At a meeting on Monday, April 3, a dozen or so of us began discussing Peace Circles as a structured way for folks to focus upon a really important issue, and then to identify a way to solve it, and then begin coming up with creative action they themselves can undertake that will begin moving our country toward a solution to the very problem they began to focus on. I used the idea of Peace Education Action Commitments for Everyone, or P.E.A.C.E. Circles to signify five phases of the focusing-to-actions-for-everyone process. We had hardly begun our discussion when we had to end, and we promised to continue.

At the meeting, I found myself a bit ambivalent about whether to focus most on the five-session model, or on the problem it was designed to address, or on how the structure of the model actually addressed that problem by changing its components. The problem as I saw it was not only war, violence, and terrorism, the latter a response to violence, but was a broader culture that accepted, tolerated, and even preferred violence as the most trusted way to solve its conflicts. This culture pervades our country and its politics. Most leaders and followers of both parties seem to subscribe to it and in practice support it.

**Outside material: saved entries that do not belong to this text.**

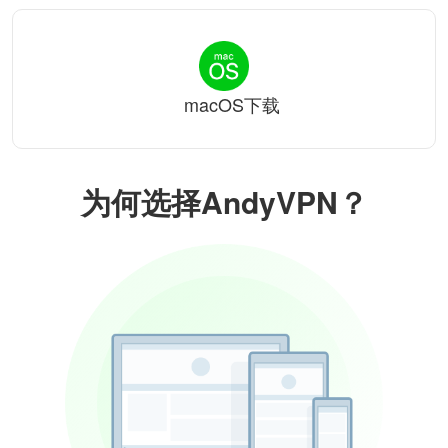
macOS下载
为何选择AndyVPN？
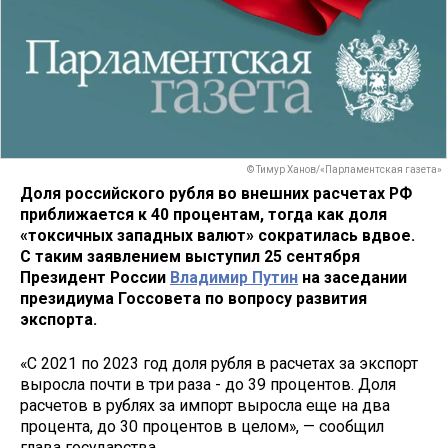
© Тимур Ханов/«Парламентская газета»
Доля российского рубля во внешних расчетах РФ
приближается к 40 процентам, тогда как доля
«токсичных западных валют» сократилась вдвое.
С таким заявлением выступил 25 сентября
Президент России
Владимир Путин
на заседании
президиума Госсовета по вопросу развития
экспорта.
«С 2021 по 2023 год доля рубля в расчетах за экспорт
выросла почти в три раза - до 39 процентов. Доля
расчетов в рублях за импорт выросла еще на два
процента, до 30 процентов в целом», — сообщил
глава государства.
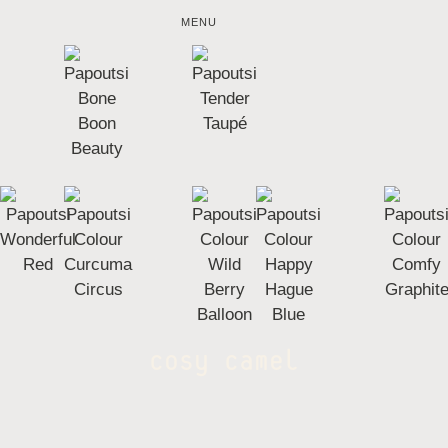
MENU
cosy camel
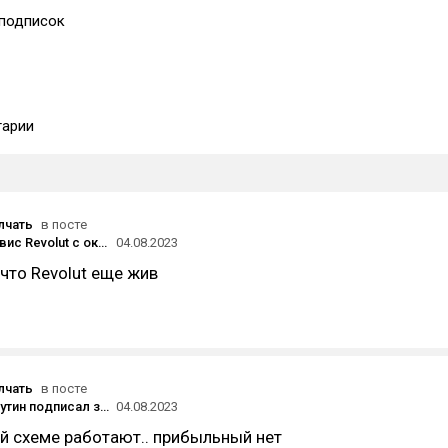
подписок
арии
лчать
в посте
Финтех-сервис Revolut с октября 2023 года закроет операции с криптовалютами в США
04.08.2023
 что Revolut еще жив
лчать
в посте
Владимир Путин подписал закон о разовом налоге на «сверхприбыль» крупных компаний
04.08.2023
ой схеме работают.. прибыльный нет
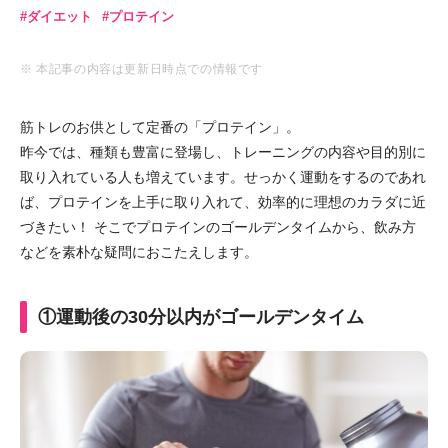
ダイエット
プロテイン
※ 本記事の内容は更新日時点での情報です
筋トレのお供として定番の「プロテイン」。
昨今では、種類も豊富に登場し、トレーニングの内容や目的別に
取り入れている人も増えています。せっかく運動をするのであれ
ば、プロテインを上手に取り入れて、効率的に理想のカラダに近
づきたい！ そこでプロテインのゴールデンタイムから、飲み方
などを素朴な疑問におこたえします。
①運動後の30分以内がゴールデンタイム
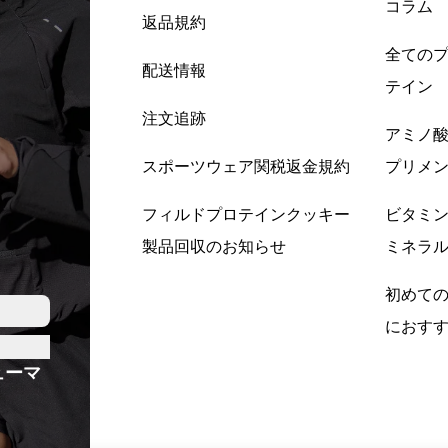
コラム
返品規約
全ての
配送情報
テイン
注文追跡
アミノ
スポーツウェア関税返金規約
プリメ
フィルドプロテインクッキー
ビタミ
製品回収のお知らせ
ミネラ
初めて
におす
ューマ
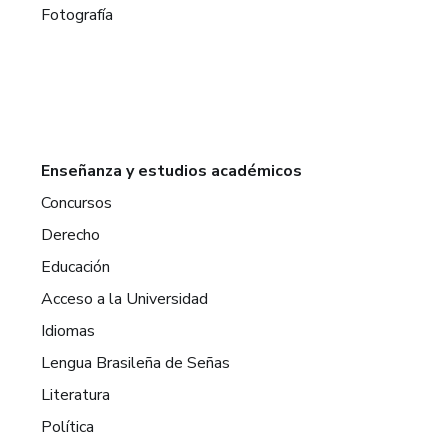
Fotografía
Enseñanza y estudios académicos
Concursos
Derecho
Educación
Acceso a la Universidad
Idiomas
Lengua Brasileña de Señas
Literatura
Política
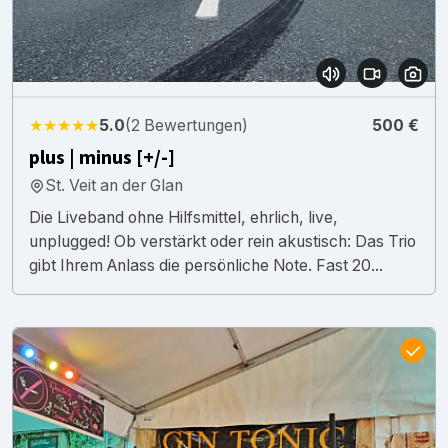
★★★★★
5.0
(2 Bewertungen)
500 €
plus | minus [+/-]
St. Veit an der Glan
Die Liveband ohne Hilfsmittel, ehrlich, live,
unplugged! Ob verstärkt oder rein akustisch: Das Trio
gibt Ihrem Anlass die persönliche Note. Fast 20...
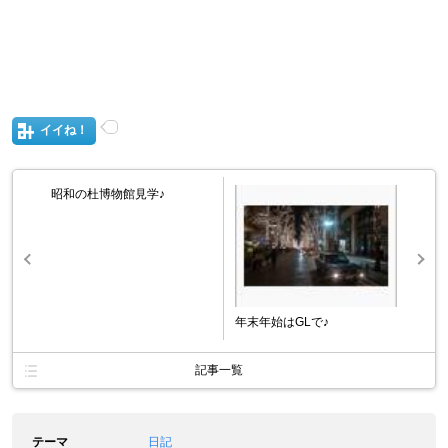
イイね！
昭和の杜博物館見学♪
年末年始はGLで♪
記事一覧
テーマ
日記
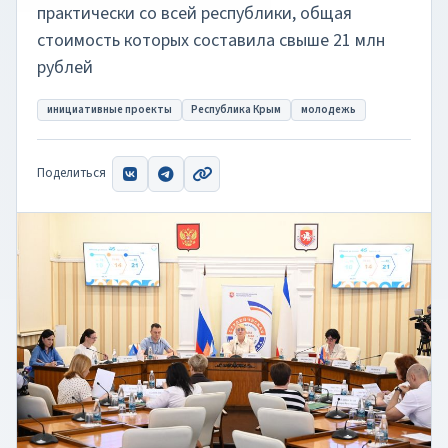
практически со всей республики, общая
стоимость которых составила свыше 21 млн
рублей
инициативные проекты
Республика Крым
молодежь
Поделиться
ВКонтакте
Telegram
Скопировать ссылку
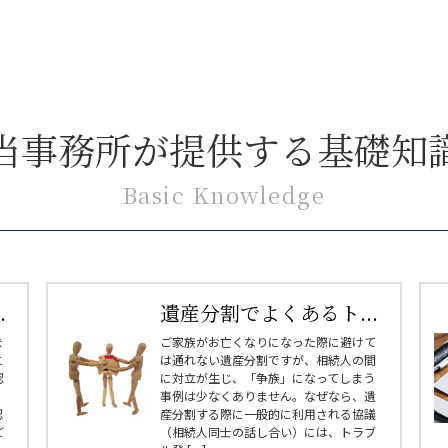
当事務所が提供する基礎知
Basic Knowledge
.
遺産分割でよくあるト...
ま
ご家族がお亡くなりになった際に避けて
こ
は通れない遺産分割ですが、相続人の間
認
に対立が生じ、「争族」になってしまう
事例は少なくありません。なぜなら、遺
認
産分割する際に一般的に利用される協議
ご
（相続人同士の話し合い）には、トラブ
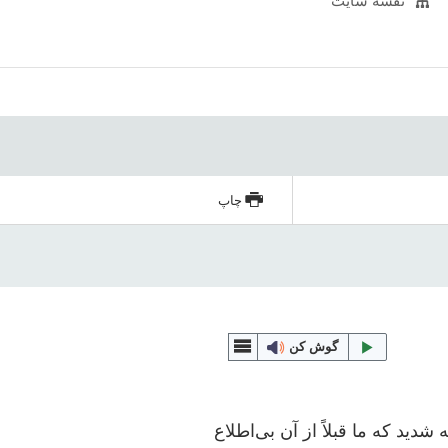
نقشه سایت
چاپ
گوش کن
ین کنیم. اگر با مانعی مواجه شدید که ما قبلاً از آن بی‌اطلاع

In our political system, our elected leaders tend to cater to the electorate, and thus follow the lead of the electorate, rather than leading them. To effect a change in our politics, we thus have to begin with a change in our culture at a grassroots level. Hence the idea of involving ordinary folks in basic discussions of what's going on, what they think about what's going on, and what they might want to do to change what's going on. At a grassroots level, we have access and opportunities to begin a process of change and growth in values, priorities, and understanding.

Changing but a few minds, of course, would result in little change overall. But if each person who undergoes change recruits but five more folks into a similar opportunity for change, then change gets amplified exponentially. From 5 to 25, to 125, to 625, to 3025, etc. From a handful to dozens, from dozens to hundreds, from hundreds to thousands, from thousands to tens and hundreds of thousands, to millions, to tens and hundreds of millions. The key to large-scale change is relatively simple: each persons recruits another handful. That's all it would take. Instead of a few people doing a lot, a lot of people would each do a little. In theory, one could thus change the way much of the country thinks, circle by circle, by 2008.

But a lot else would change too. People would become accustomed to a new way of problem-solving, a new form of group action, new attitudes toward both self and towards others, a new appreciation for what people can do in groups when they put their minds to it. We would likely end up with a healthier democracy. People would have learned a way to break big and recurring problems down into fundamental resolvable ones.